During periods of declining interest rates, the issuer of a preferred stock or fixed income security may be able to exercise an option to prepay principal earlier than scheduled, forcing the Fund to reinvest in lower yielding securities. This is known as call or prepayment risk. During periods of rising interest rates, the average life of certain types of securities may be extended because of slower than expected principal payments. This may prolong the length of time the security pays a below market interest rate, increase the security’s duration and reduce the value of the security. This is known as extension risk. See “Risk Factors and Special Considerations—Interest Rate Risk.”
 
Inflation Risk.  Inflation risk is the risk that the value of assets or income from investments will be worth less in the future as inflation decreases the value of money. As inflation increases, the real value of the Fund’s shares and distributions thereon can decline. In addition, during any periods of rising inflation, dividend rates of any variable rate preferred shares or debt securities issued by the Fund would likely increase, which would tend to further reduce returns to common shareholders.
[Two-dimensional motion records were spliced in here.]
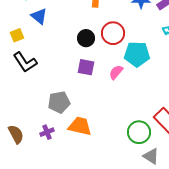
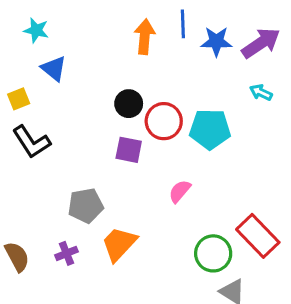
red circle: (113, 33) -> (164, 121), moved
pink semicircle: (116, 72) -> (180, 191), moved
orange trapezoid: (80, 126) -> (119, 244), turned -60

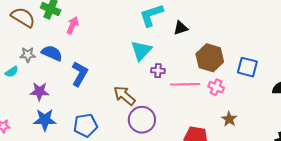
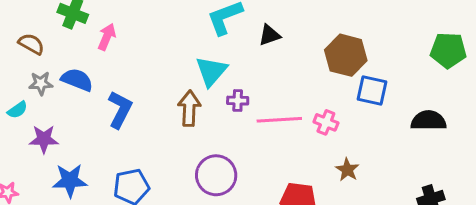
brown semicircle: (23, 17) -> (31, 44), moved, size x0.7
brown hexagon: (210, 58) -> (346, 55), moved
purple star: (39, 91) -> (44, 139), moved
brown arrow: (124, 96) -> (189, 108), moved, turned 55

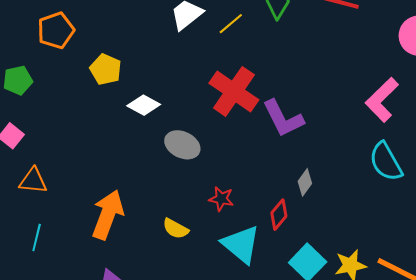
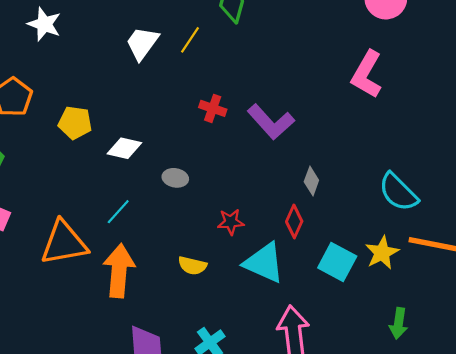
red cross: (234, 91) -> (213, 108), size x0.5
gray ellipse: (182, 145) -> (175, 178), size x0.7
cyan semicircle: (386, 162) -> (398, 192), moved
orange triangle: (33, 181) -> (64, 243), moved, size x1.6
cyan line: (37, 237) -> (118, 212), moved, turned 44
See “Risk Factors and Special Considerations—Inflation Risk.”
 
Illiquid Investments.  Although the Fund expects that its portfolio will primarily be comprised of liquid securities, the Fund may invest up to 15% of its assets in unregistered securities and otherwise illiquid investments. Unregistered securities are securities that cannot be sold publicly in the United States without registration under the Securities Act of 1933. An illiquid investment is a security or other investment that cannot be disposed of within seven days in the ordinary course of business at approximately the value at which the Fund has valued the investment. Unregistered securities often can be resold only in privately negotiated transactions with a limited number of purchasers or in a public offering registered under the Securities Act of 1933. Considerable delay could be encountered in either event and, unless otherwise contractually provided for, the Fund’s proceeds upon sale may be reduced by the costs of registration or underwriting discounts. The difficulties and delays associated with such transactions could result in the Fund’s inability to realize a favorable price upon disposition of unregistered securities, and at times might make disposition of such securities impossible. In addition, the Fund may be unable to sell other illiquid investments when it desires to do so, resulting in the Fund obtaining a lower price or being required to retain the investment. Illiquid investments generally must be valued at fair value, which is inherently less precise than utilizing market values for liquid investments, and may lead to differences between the price a security is valued for determining the Fund’s net asset value and the price the Fund actually receives upon sale. See “Risk Factors and Special Considerations—Illiquid Investments.”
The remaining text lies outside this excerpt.